Erysimum merxmuelleri

Scientific classification
- Kingdom: Plantae
- Clade: Tracheophytes
- Clade: Angiosperms
- Clade: Eudicots
- Clade: Rosids
- Order: Brassicales
- Family: Brassicaceae
- Genus: Erysimum
- Species: E. merxmuelleri
- Binomial name: Erysimum merxmuelleri Polatschek
- Synonyms: Erysimum nevadense subsp. merxmuelleri (Polatschek) P.W.Ball;

= Erysimum merxmuelleri =

- Authority: Polatschek
- Synonyms: Erysimum nevadense subsp. merxmuelleri (Polatschek) P.W.Ball

Species of flowering plant

Erysimum merxmuelleri is a biennial or short-lived perennial plant native from eastern Portugal to western Spain.

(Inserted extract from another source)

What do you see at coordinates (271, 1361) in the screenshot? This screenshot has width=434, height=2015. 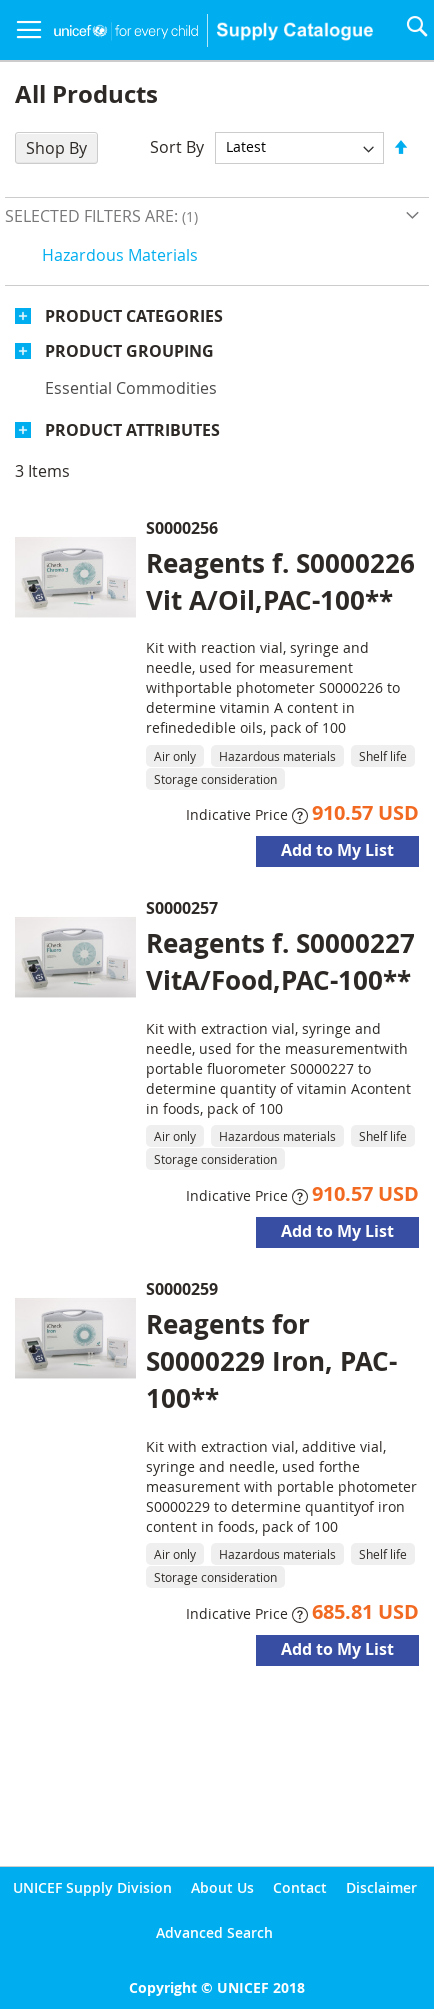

It has been treated as one of a complex of six species making up the nevadense group, or as Erysimum nevadense subsp. merxmuelleri.

==Taxonomy==
Erysimum merxmuelleri was one of a number of new Erysimum species first described by Adolf Polatschek in 1979. Six of these, including E. merxmuelleri, were considered to be closely related and were reduced to subspecies of E. nevadense in Flora Europaea, a decision explained by Peter William Ball in 1990. The six were treated as separate species making up the E. nevadense group or complex in Flora Iberica in 1993. A molecular phylogenetic study published in 2014 included four of the species, although not E. merxmuelleri. The study did not support the view that the four were closely related, and authors concluded that the E. nevadense group did not have phylogenetic support.